WORK REQUEST: Within the records that follow, restate exactly the lines from the line with "للأسف، لا توجد تعليقات متاحة على هذا" down to the line with "Lista uprawnień z mocy prawa", including both. Omit the pictures.

Collection entries:
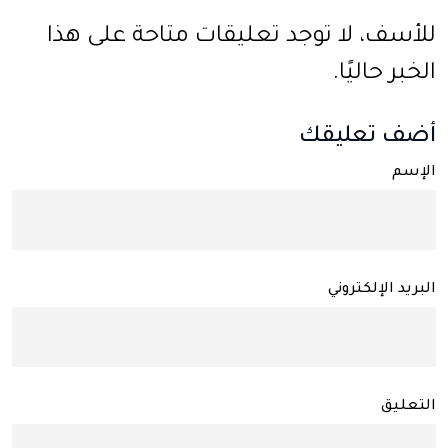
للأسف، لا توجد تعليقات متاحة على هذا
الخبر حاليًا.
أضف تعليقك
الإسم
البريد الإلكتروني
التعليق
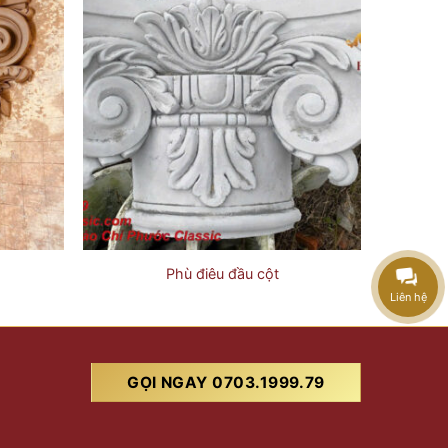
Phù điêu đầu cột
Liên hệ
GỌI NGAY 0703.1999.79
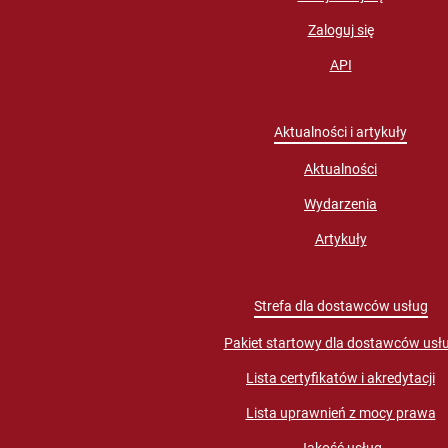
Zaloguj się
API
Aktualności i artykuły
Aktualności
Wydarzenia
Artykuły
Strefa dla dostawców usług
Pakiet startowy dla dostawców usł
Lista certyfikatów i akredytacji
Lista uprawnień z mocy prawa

--

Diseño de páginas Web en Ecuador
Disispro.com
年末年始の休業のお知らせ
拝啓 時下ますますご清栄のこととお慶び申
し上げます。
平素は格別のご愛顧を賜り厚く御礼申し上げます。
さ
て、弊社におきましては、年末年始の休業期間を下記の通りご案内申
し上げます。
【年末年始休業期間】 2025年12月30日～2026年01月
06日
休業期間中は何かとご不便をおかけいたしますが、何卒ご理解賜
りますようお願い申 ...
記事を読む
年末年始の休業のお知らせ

==

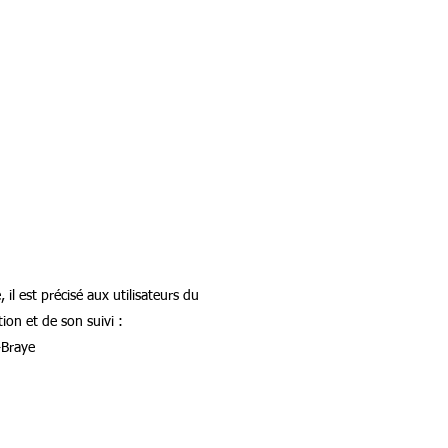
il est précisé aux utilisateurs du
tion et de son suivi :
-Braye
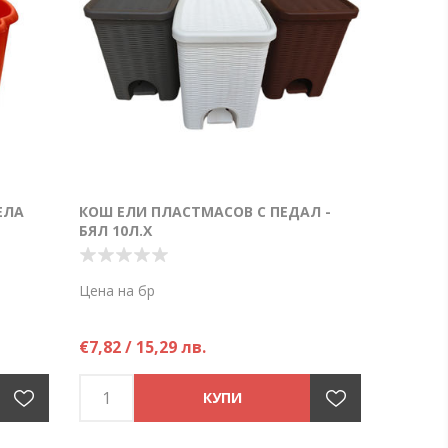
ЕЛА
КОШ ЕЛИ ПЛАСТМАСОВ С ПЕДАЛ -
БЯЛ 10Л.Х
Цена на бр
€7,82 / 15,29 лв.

OUTPUT FOR THIS TASK:
للأسف، لا توجد تعليقات متاحة على هذا
الخبر حاليًا.
أضف تعليقك
الإسم
البريد الإلكتروني
التعليق
Phù điêu đầu cột
Liên hệ
GỌI NGAY 0703.1999.79
Zaloguj się
API
Aktualności i artykuły
Aktualności
Wydarzenia
Artykuły
Strefa dla dostawców usług
Pakiet startowy dla dostawców usł
Lista certyfikatów i akredytacji
Lista uprawnień z mocy prawa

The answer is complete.